As empresas podem ser públicas ou privadas, sendo estas uma peça-chave na rede. Além de efetivar a contratação, tem a responsabilidade de acolher o jovem, proporcionando-lhe meios para se desenvolver profissionalmente, respeitando a sua idade, seus conhecimentos e a sua falta de experiência, atribuindo-lhe tarefas compatíveis com o seu desenvolvimento físico, moral e psicológico.

Ao jovem, beneficiário do Programa, cabe executar as tarefas que lhe são atribuídas na empresa, participar do curso de formação na entidade qualificadora e manter o bom desempenho escolar.

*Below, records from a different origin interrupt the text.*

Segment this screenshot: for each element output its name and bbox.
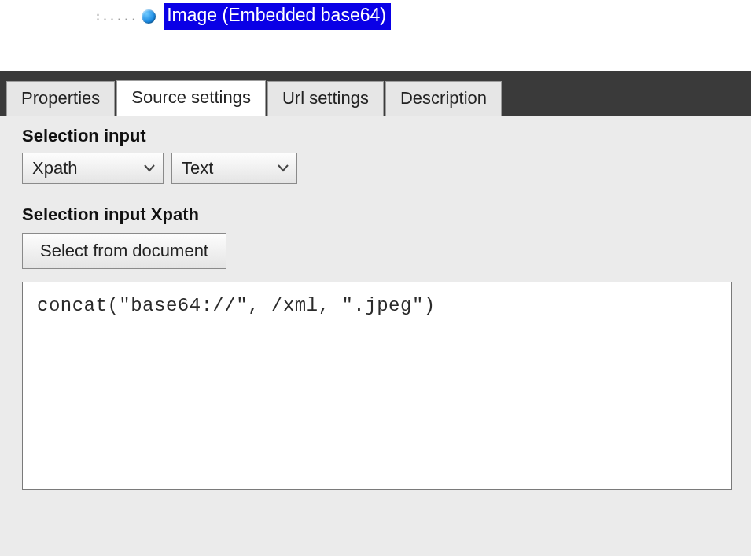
selection-mode-value: Xpath (32, 158, 78, 179)
tab-description[interactable]: Description (385, 81, 502, 116)
tree-node-label: Image (Embedded base64) (164, 3, 391, 30)
selection-type-dropdown[interactable]: Text (171, 153, 297, 184)
tab-body-source-settings: Selection input Xpath Text Selecti (0, 116, 751, 556)
tabstrip: Properties Source settings Url settings … (0, 71, 751, 116)
tab-properties[interactable]: Properties (6, 81, 115, 116)
xpath-expression-input[interactable] (35, 293, 722, 481)
group-selection-xpath: Selection input Xpath Select from docume… (17, 203, 737, 490)
tab-source-settings[interactable]: Source settings (116, 80, 266, 116)
group-title-selection-input: Selection input (17, 124, 737, 153)
chevron-down-icon (144, 164, 155, 172)
chevron-down-icon (278, 164, 289, 172)
xpath-expression-container (22, 282, 732, 490)
tree-node[interactable]: :..... Image (Embedded base64) (94, 4, 751, 29)
tree-panel: :..... Image (Embedded base64) (0, 0, 751, 59)
select-from-document-button[interactable]: Select from document (22, 233, 226, 269)
group-selection-input: Selection input Xpath Text (17, 124, 737, 184)
selection-type-value: Text (182, 158, 213, 179)
tab-url-settings[interactable]: Url settings (267, 81, 384, 116)
node-bullet-icon (142, 9, 156, 24)
tree-connector-icon: :..... (94, 9, 137, 24)
combo-row: Xpath Text (17, 153, 737, 184)
group-title-selection-xpath: Selection input Xpath (17, 203, 737, 231)
settings-panel: Properties Source settings Url settings … (0, 71, 751, 556)
selection-mode-dropdown[interactable]: Xpath (22, 153, 164, 184)
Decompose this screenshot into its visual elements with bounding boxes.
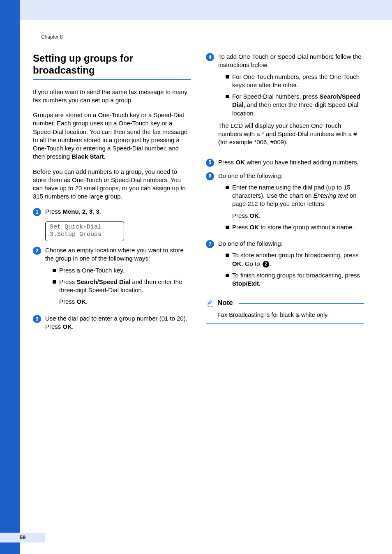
inline-bold: Stop/Exit.	[232, 280, 261, 287]
text: To add One-Touch or Speed-Dial numbers f…	[218, 53, 362, 68]
step-number-icon: 1	[33, 208, 41, 216]
text: to store the group without a name.	[259, 224, 354, 231]
lcd-display: Set Quick-Dial 3.Setup Groups	[45, 221, 124, 242]
bullet-item: To store another group for broadcasting,…	[226, 251, 364, 268]
text: For Speed-Dial numbers, press	[232, 93, 320, 100]
section-title: Setting up groups for broadcasting	[33, 53, 191, 76]
text: For One-Touch numbers, press the One-Tou…	[232, 73, 364, 90]
inline-italic: Entering text	[314, 192, 348, 199]
text: .	[259, 212, 261, 219]
text: To store another group for broadcasting,…	[232, 251, 364, 268]
step-6: 6 Do one of the following: Enter the nam…	[206, 172, 364, 235]
step-number-icon: 4	[206, 53, 214, 61]
bullet-list: For One-Touch numbers, press the One-Tou…	[221, 73, 364, 118]
text: .	[99, 208, 101, 215]
text: To finish storing groups for broadcastin…	[232, 271, 364, 288]
text: Do one of the following:	[218, 240, 283, 247]
left-accent-bar	[0, 0, 20, 554]
inline-bold: Black Start	[71, 153, 104, 160]
step-4: 4 To add One-Touch or Speed-Dial numbers…	[206, 53, 364, 153]
page: Chapter 8 Setting up groups for broadcas…	[0, 0, 392, 554]
text: when you have finished adding numbers.	[245, 159, 359, 166]
text: Press	[232, 224, 250, 231]
note-block: Note Fax Broadcasting is for black & whi…	[206, 298, 364, 324]
text: . Go to	[242, 260, 262, 267]
step-number-icon: 2	[33, 247, 41, 255]
text: Press	[59, 298, 77, 305]
square-bullet-icon	[226, 274, 229, 277]
square-bullet-icon	[226, 95, 229, 98]
title-underline	[33, 79, 191, 80]
text: ,	[85, 208, 89, 215]
text: For Speed-Dial numbers, press Search/Spe…	[232, 92, 364, 118]
text: To store another group for broadcasting,…	[232, 252, 359, 259]
step-body: Press Menu, 2, 3, 3.	[45, 208, 191, 216]
bullet-item: To finish storing groups for broadcastin…	[226, 271, 364, 288]
text: Press a One-Touch key.	[59, 266, 125, 275]
inline-bold: Search/Speed Dial	[77, 278, 131, 285]
square-bullet-icon	[226, 226, 229, 229]
text: Choose an empty location where you want …	[45, 247, 184, 262]
intro-paragraph-1: If you often want to send the same fax m…	[33, 88, 191, 105]
bullet-item: For Speed-Dial numbers, press Search/Spe…	[226, 92, 364, 118]
page-number-box: 58	[0, 533, 45, 542]
text: .	[86, 298, 88, 305]
step-number-icon: 5	[206, 159, 214, 167]
text: Press Search/Speed Dial and then enter t…	[59, 278, 191, 306]
lcd-line: Set Quick-Dial	[50, 224, 101, 231]
text: Press	[232, 212, 250, 219]
inline-bold: 3	[89, 208, 92, 215]
inline-bold: OK	[250, 224, 259, 231]
text: Press OK to store the group without a na…	[232, 223, 354, 231]
note-title: Note	[217, 298, 233, 308]
text: Press	[218, 159, 236, 166]
inline-bold: OK	[77, 298, 86, 305]
step-body: Do one of the following: Enter the name …	[218, 172, 364, 235]
step-body: Choose an empty location where you want …	[45, 246, 191, 309]
text: The LCD will display your chosen One-Tou…	[218, 122, 364, 147]
bullet-item: Press Search/Speed Dial and then enter t…	[53, 278, 191, 306]
page-number: 58	[20, 534, 25, 541]
lcd-line: 3.Setup Groups	[50, 231, 101, 238]
note-icon	[206, 299, 214, 307]
step-2: 2 Choose an empty location where you wan…	[33, 246, 191, 309]
square-bullet-icon	[226, 254, 229, 257]
text: .	[104, 153, 106, 160]
step-3: 3 Use the dial pad to enter a group numb…	[33, 314, 191, 331]
step-reference-icon: 2	[263, 261, 269, 268]
inline-bold: Menu	[63, 208, 79, 215]
step-7: 7 Do one of the following: To store anot…	[206, 240, 364, 291]
text: , and then enter the three-digit Speed-D…	[232, 101, 358, 116]
step-body: To add One-Touch or Speed-Dial numbers f…	[218, 53, 364, 153]
inline-bold: 3	[96, 208, 99, 215]
text: Press	[45, 323, 63, 330]
inline-bold: OK	[232, 260, 242, 267]
square-bullet-icon	[53, 280, 56, 284]
bullet-list: Enter the name using the dial pad (up to…	[221, 183, 364, 231]
text: Do one of the following:	[218, 172, 283, 179]
square-bullet-icon	[53, 269, 56, 272]
text: To finish storing groups for broadcastin…	[232, 272, 360, 279]
note-rule-bottom	[206, 323, 364, 324]
left-column: Setting up groups for broadcasting If yo…	[33, 53, 191, 336]
right-column: 4 To add One-Touch or Speed-Dial numbers…	[206, 53, 364, 336]
text: Groups are stored on a One-Touch key or …	[33, 111, 187, 160]
chapter-label: Chapter 8	[41, 34, 63, 40]
step-number-icon: 3	[33, 315, 41, 323]
text: Press OK.	[232, 212, 364, 220]
bullet-item: For One-Touch numbers, press the One-Tou…	[226, 73, 364, 90]
text: .	[270, 260, 272, 267]
intro-paragraph-2: Groups are stored on a One-Touch key or …	[33, 111, 191, 161]
step-number-icon: 6	[206, 172, 214, 180]
step-number-icon: 7	[206, 240, 214, 248]
step-body: Use the dial pad to enter a group number…	[45, 314, 191, 331]
text: Press OK.	[59, 298, 191, 306]
intro-paragraph-3: Before you can add numbers to a group, y…	[33, 168, 191, 201]
header-band	[20, 0, 392, 20]
text: .	[72, 323, 74, 330]
step-5: 5 Press OK when you have finished adding…	[206, 158, 364, 167]
square-bullet-icon	[226, 186, 229, 189]
bullet-list: Press a One-Touch key. Press Search/Spee…	[48, 266, 191, 306]
inline-bold: OK	[250, 212, 259, 219]
text: Use the dial pad to enter a group number…	[45, 315, 187, 322]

Os direitos e obrigações de cada parte estão definidas no Manual da Aprendizagem e seu descumprimento pode ensejar a rescisão contratual.

Em Florianópolis, a Irmandade do Divino Espírito Santo, IDES, foco deste estudo, é uma organização sem fins lucrativos e cumpre o papel de instituição qualificadora.

Fundada em 1773, de natureza filantrópica, a IDES possui um extenso histórico de contribuição na área social, desenvolvendo projetos de inclusão e promovendo valores familiares e religiosos. A sua preocupação com a formação do jovem não é apenas como profissional, mas como ser humano, e por isso lhe oferece suporte no âmbito pessoal, de iniciação profissional e familiar. Por meio de um de seus três núcleos, o Núcleo de Formação e Trabalho, NUFT, capacita, insere e acompanha os adolescentes ao mercado de trabalho, proporcionando um processo de formação contínua, garantindo o atendimento dos direitos trabalhistas, previdenciários e o exercício da cidadania, de acordo com o que preconiza o Estatuto da Criança e do Adolescente.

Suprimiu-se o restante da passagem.